AVAILABLE DATA Block Start

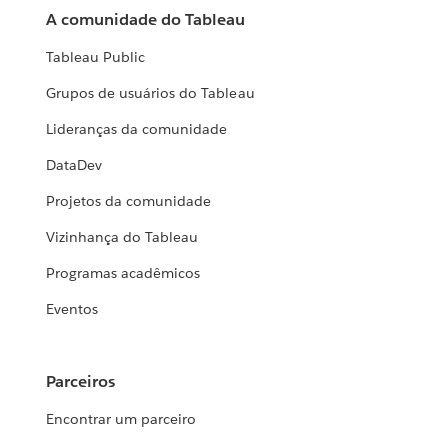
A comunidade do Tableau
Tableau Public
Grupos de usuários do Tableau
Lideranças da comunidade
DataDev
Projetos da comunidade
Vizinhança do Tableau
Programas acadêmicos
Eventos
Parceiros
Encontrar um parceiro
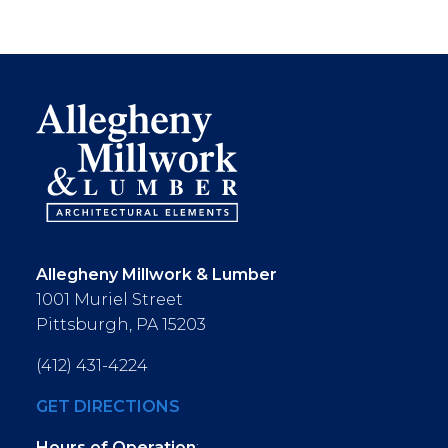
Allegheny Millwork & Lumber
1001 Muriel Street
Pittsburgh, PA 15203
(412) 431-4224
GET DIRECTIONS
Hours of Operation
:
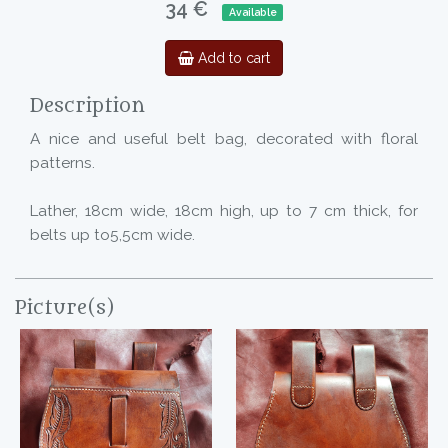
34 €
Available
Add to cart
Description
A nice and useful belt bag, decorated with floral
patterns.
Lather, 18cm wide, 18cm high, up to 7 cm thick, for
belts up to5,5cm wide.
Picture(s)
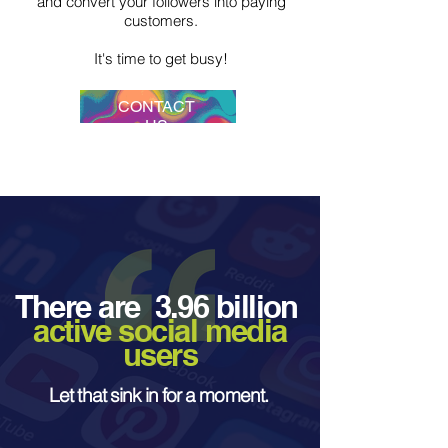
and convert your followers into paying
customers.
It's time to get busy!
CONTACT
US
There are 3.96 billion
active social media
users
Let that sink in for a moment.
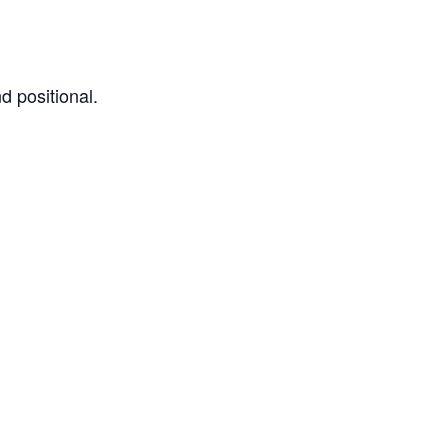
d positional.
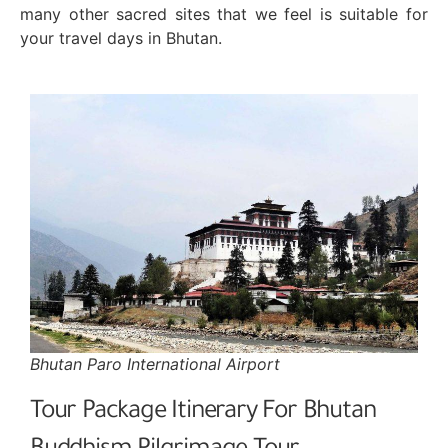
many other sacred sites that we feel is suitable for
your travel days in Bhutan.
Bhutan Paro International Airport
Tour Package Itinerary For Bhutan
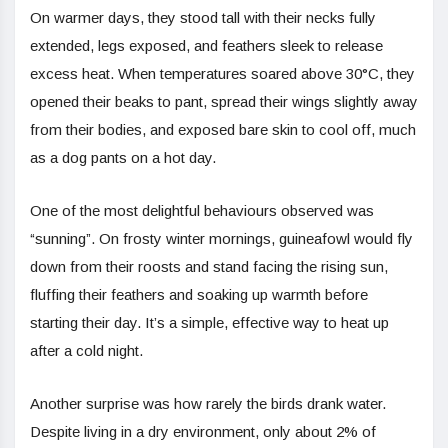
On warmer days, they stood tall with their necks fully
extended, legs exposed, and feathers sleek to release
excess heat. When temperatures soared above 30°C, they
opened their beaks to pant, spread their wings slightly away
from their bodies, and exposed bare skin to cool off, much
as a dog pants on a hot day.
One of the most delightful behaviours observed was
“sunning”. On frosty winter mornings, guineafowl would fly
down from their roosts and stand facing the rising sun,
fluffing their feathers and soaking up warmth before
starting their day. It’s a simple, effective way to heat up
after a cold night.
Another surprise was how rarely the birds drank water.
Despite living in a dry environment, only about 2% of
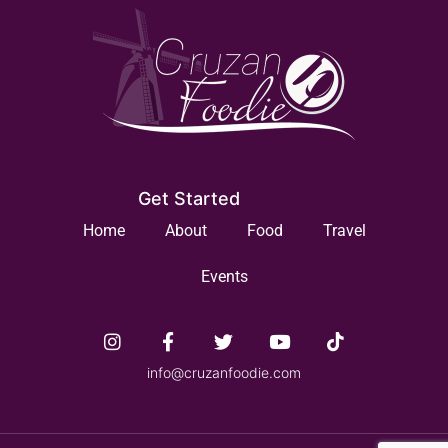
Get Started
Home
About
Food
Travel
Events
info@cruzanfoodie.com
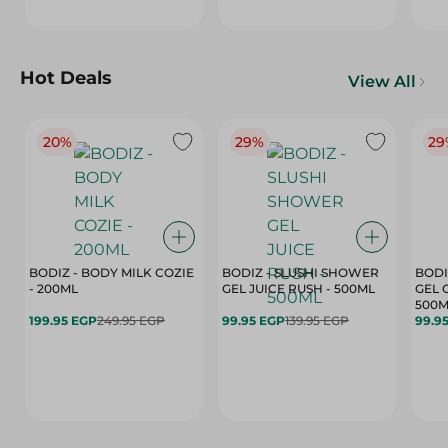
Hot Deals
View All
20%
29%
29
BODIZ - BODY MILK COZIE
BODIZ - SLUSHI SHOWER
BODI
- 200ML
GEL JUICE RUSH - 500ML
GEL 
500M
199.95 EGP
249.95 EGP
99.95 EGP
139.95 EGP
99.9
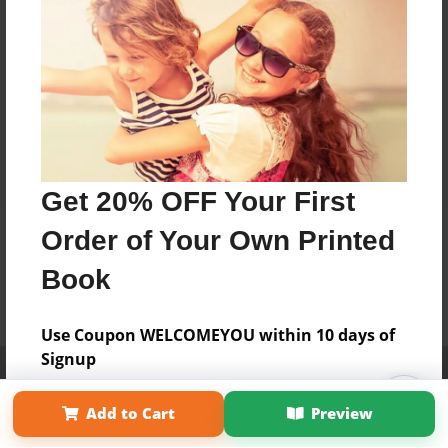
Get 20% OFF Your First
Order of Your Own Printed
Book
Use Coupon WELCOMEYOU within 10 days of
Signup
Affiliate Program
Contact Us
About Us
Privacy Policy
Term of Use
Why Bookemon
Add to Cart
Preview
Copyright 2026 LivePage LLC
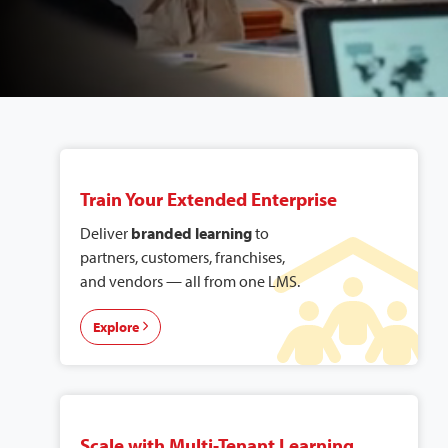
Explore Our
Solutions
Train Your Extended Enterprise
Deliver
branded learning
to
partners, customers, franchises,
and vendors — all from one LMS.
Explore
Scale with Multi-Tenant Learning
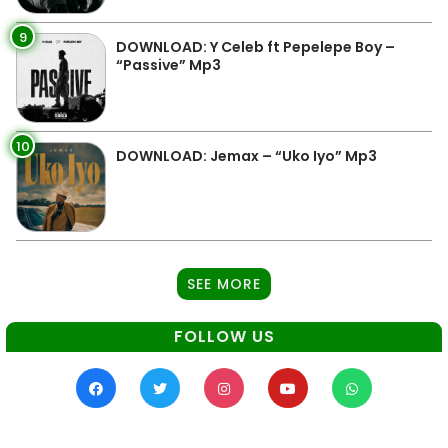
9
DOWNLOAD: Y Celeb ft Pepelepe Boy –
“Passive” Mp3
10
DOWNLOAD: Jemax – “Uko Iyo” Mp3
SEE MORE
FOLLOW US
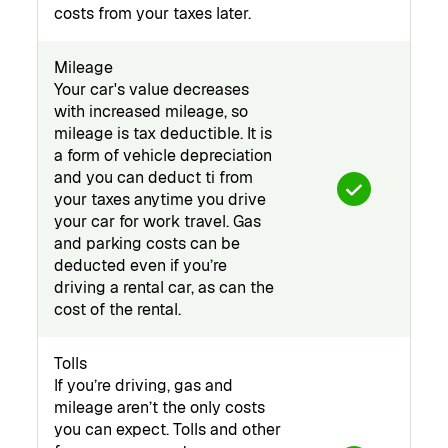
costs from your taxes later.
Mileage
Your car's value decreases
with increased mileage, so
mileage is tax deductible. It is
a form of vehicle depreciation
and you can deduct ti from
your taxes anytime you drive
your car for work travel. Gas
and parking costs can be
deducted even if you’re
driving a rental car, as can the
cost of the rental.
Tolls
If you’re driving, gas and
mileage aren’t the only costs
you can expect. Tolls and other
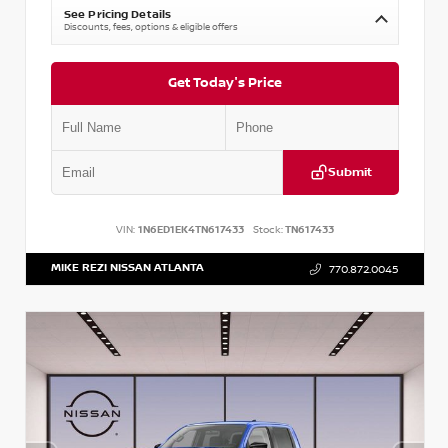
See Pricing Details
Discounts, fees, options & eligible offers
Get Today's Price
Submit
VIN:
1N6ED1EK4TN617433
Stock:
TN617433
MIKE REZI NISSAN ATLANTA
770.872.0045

AVAILABLE DATA Block End
AVAILABLE DATA Block Start

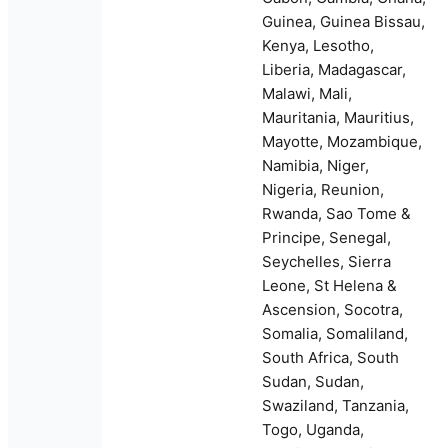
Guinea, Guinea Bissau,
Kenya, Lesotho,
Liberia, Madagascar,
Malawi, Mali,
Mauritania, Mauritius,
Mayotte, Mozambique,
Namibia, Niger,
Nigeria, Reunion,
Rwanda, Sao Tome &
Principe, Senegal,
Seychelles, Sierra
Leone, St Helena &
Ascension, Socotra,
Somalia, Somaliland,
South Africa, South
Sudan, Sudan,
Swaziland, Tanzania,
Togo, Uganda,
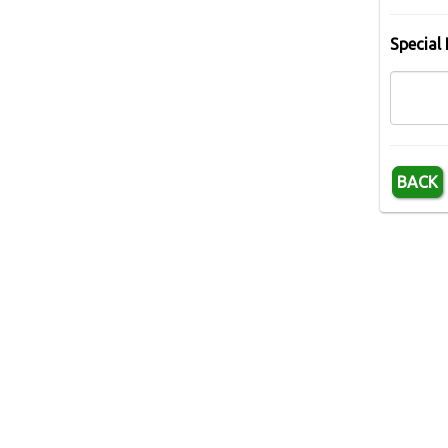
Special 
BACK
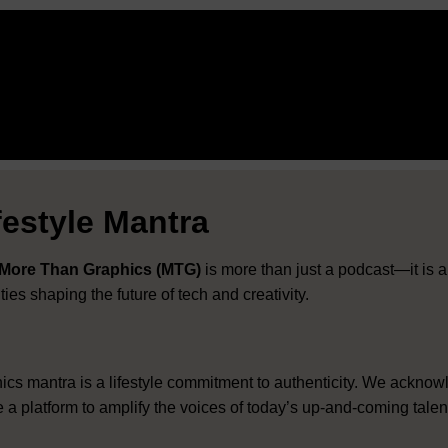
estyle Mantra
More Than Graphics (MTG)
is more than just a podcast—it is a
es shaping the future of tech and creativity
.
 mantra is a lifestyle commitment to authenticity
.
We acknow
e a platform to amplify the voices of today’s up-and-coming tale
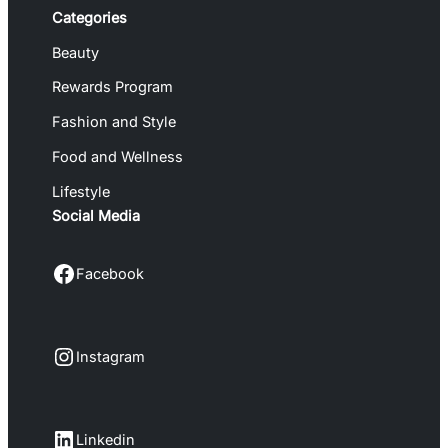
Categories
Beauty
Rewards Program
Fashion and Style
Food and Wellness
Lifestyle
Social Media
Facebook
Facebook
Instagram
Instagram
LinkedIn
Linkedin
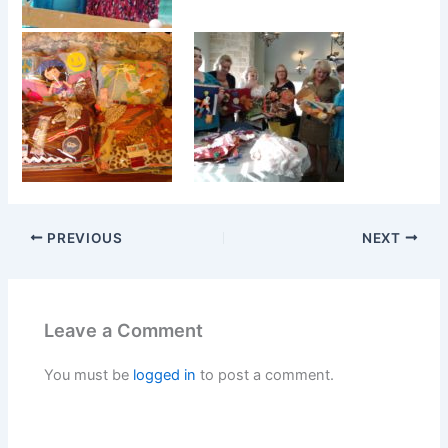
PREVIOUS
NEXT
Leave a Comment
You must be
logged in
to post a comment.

AVAILABLE DATA Block End
AVAILABLE DATA Block Start

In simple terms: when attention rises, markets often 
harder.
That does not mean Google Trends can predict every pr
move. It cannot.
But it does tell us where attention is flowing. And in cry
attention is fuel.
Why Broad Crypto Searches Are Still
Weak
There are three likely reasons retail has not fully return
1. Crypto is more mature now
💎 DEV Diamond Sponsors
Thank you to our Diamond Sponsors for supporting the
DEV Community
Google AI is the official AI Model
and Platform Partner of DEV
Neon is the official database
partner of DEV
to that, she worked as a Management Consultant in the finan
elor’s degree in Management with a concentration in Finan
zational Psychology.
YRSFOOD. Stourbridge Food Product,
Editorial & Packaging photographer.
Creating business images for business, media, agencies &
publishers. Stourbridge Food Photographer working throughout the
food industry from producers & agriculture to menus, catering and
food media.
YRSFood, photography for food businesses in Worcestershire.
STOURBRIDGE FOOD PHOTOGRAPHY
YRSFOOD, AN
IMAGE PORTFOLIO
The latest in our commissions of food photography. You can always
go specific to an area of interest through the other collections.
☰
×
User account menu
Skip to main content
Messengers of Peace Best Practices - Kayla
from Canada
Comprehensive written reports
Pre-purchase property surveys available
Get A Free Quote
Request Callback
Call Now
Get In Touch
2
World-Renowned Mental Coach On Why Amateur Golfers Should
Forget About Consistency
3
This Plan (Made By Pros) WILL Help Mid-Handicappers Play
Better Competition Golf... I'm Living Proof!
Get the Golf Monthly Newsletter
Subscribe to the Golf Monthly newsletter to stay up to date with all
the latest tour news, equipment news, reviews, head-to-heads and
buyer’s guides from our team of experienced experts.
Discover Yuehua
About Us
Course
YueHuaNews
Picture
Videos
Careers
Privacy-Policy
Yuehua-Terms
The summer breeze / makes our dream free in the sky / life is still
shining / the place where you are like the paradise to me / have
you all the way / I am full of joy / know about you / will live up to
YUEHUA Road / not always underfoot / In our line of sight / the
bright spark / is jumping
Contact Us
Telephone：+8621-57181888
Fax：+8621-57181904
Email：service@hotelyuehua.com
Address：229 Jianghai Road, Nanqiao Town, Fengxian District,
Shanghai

AVAILABLE DATA Block End

◆ YOUR GOAL ◆
In the entries above, which lines run from the one with "Fashion and Style" up to and including the one with "to post a comment."? Write them out exactly, without the pictures.

◆ EXERCISE OUTPUT ◆
Fashion and Style
Food and Wellness
Lifestyle
Social Media
Facebook
Facebook
Instagram
Instagram
LinkedIn
Linkedin
PREVIOUS
NEXT
Leave a Comment
You must be
logged in
to post a comment.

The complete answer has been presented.